Introducing KPublicTransport
One of the larger missing pieces for KDE Itinerary is access to dynamic data for your current mode of transport. That is delays or other service interruptions, gate or platform changes, or finding a specific connection for e.g. an unbound train booking. At least for ground-based public transport we have been making some progress on this in the last few months, resulting in a new library, KPublicTransport.
Data Model
The information we are talking about here are essentially how to get from A to B, and whether a given journey from A to B is on schedule. Stop and route schedule information are often found in the same context, but since we don’t need that for KDE Itinerary those aren’t considered here.
A bit less abstract and following how Navitia names things, this gives us the following objects to work with:
- Location: A place identified by a name, geo coordinates and/or a data source specific identifier (such as UIC station codes). While generic places are usually supported, we are mostly interested in a specific sub-type, stop areas or stop points. That is places a public transport line stops, such as train stations or bus stops.

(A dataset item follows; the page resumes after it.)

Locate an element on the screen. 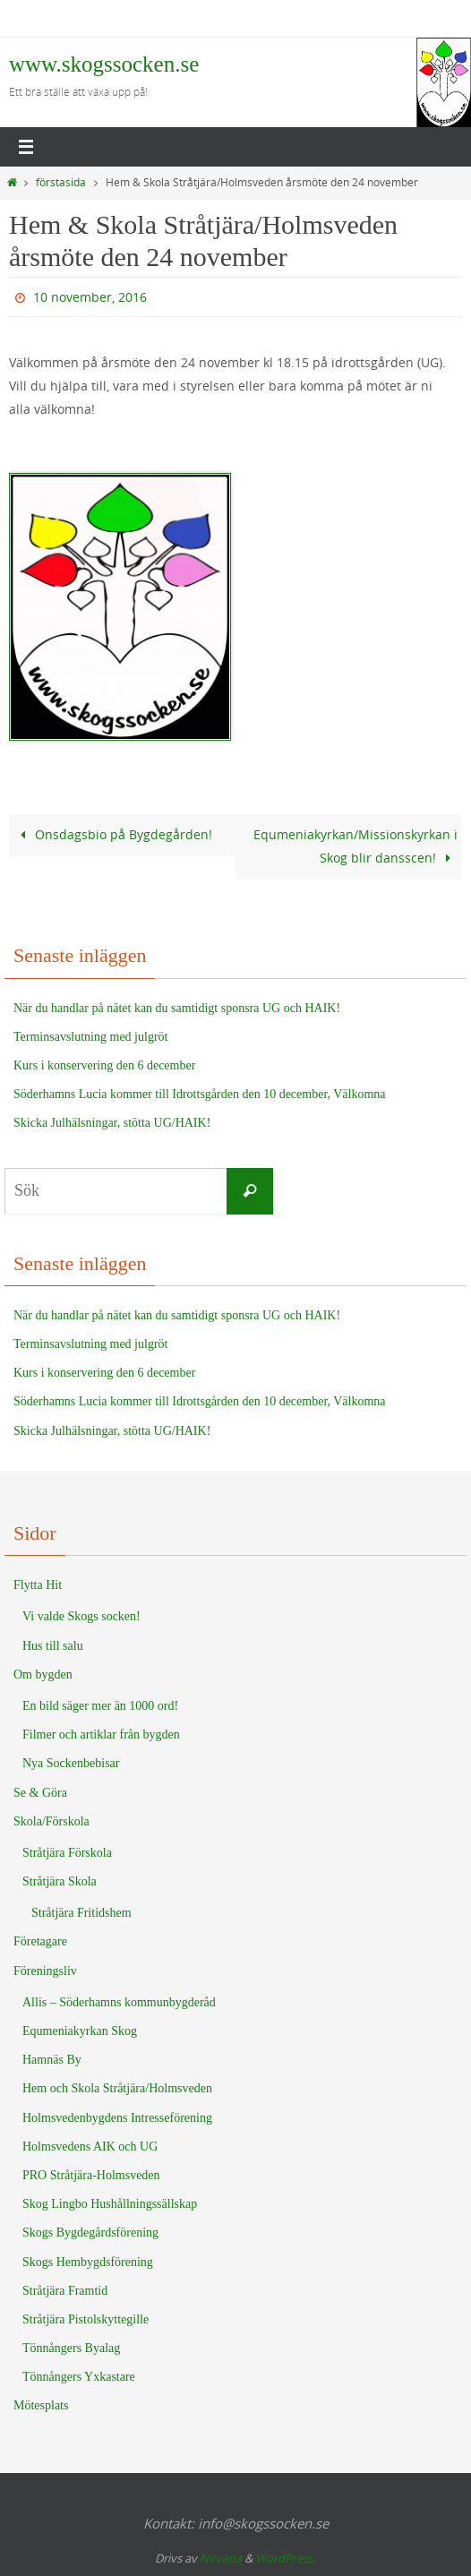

- Lines and Routes: A line is a set of stops connected by a public transport service (e.g. “Circle line”), a route is specific service on that line, typically identified by the direction.
- Departures and Arrivals: That is, information about when and where a specific service arrives or leaves from a stop.
- Journeys: A journey consists of multiple sections, that combined describe how to get from location A to location B, using public transport services, but possibly also containing walks to and from a stop, or transfer instructions.
The properties these objects can have vary depending on the backend providing the information, ranging from basic things like human-readable names, times or geo coordinates to things like the CO2 impact of a journey or facilities found at a station or inside a train.
To obtain this information, we need the following query operations:
- Given two locations and a timeframe, find a set of possible journeys.
- Given a stop and a timeframe, query departures or arrivals.
- Disambiguate or auto-complete locations. That’s essentially querying locations by name. This is needed if all we have as a destination is e.g. “Berlin”, which could refer to dozens of train stations.
Depending on the backend, those queries may support additional parameters, such as preferred modes of transportation or your walking speed.
This model is largely based on the most complex case, local public transport. Long-distance railway services tend to be closer to flights (using per-day unique service identifiers), but can be represented by this as well. Flights are out of scope here.
To simplify the implementation, this is also closely following what Navitia and other vendor-specific APIs provide, rather than the needs of KDE Itinerary. We’d for example be much more interested in querying delays and disruptions for a given journey section, rather than for a given stop. This can however be achieved using the above building blocks.
Online vs Offline
All this isn’t exactly new though, the KDE4-era public transport plasmoid had this already. However that focused on GTFS as a data source in its later stages. GTFS is a Google-defined standard format for providing the entire base schedule of a public transport network. This has the advantage of being fully offline capable, once you have transferred the data set once. While this somewhat works on desktop, the disk space and bandwidth cost for mobile devices might already be to high. Things get even worse when looking at GTFS Realtime, which is designed for providing live data on an entire public transport network, in the extreme case containing high frequency position updates for all vehicles in the network.
GTFS was designed to feed this information into applications like Google Maps, not for direct consumption by every single user. From a user point of view we would like to only deal with the data for the journey we are interested in to conserve disk space and bandwidth usage, even if that means giving up the possibility for offline support. Offline support however cannot work with realtime data anyway, and that’s one of the most valuable features here.
So, what we would need is a network service that aggregates base schedule and realtime information provided by public transport networks via GTFS or any other format, and that allows us to query for the data we are interested in. And that’s exactly what Navitia does.
Online Backends
Unfortunately reality is slightly more more complicated, as it’s not enough to just support Navitia as a backend. While Navitia has extensive coverage, some important providers are missing and are not providing data that could be fed into Navitia. SCNF is one such case that is relatively easy to support, they are running their own Navitia instance. Others such as Deutsche Bahn have their own APIs.
So we need a system that can use several Navitia instances as well as vendor specific APIs as backends. While the concepts map fairly well to the services I have seen so far, aggregating results from different backends brings in new challenges such as aligning different naming and identification of lines or stops.
Implementation
The code used to be part of KDE Itinerary until this week, but has now been moved to its own repository and library, KPublicTransport. Having this as a standalone framework makes sense as there are other use-cases for it beyond the irregular travel scenario covered by KDE Itinerary, such as helping with your daily commute.
Next to the implementation, this also contains three example applications to trigger the three types of queries mentioned above, two of which are shown below. There’s also some initial API documentation.


What’s next?
While KPublicTransport is at a point to build prototypes with it, there are of course still many things to do. Besides completing and extending the implementation, provider coverage outside of Europe is something to look into too, the current backends and test-cases are all largely Europe-centric. If you come across GTFS datasets not integrated into Navitia’s dataset yet, pointing the Navitia team to those is an easy way to help. Integration into KDE Itinerary is another big subject, I’ll write a separate post about that.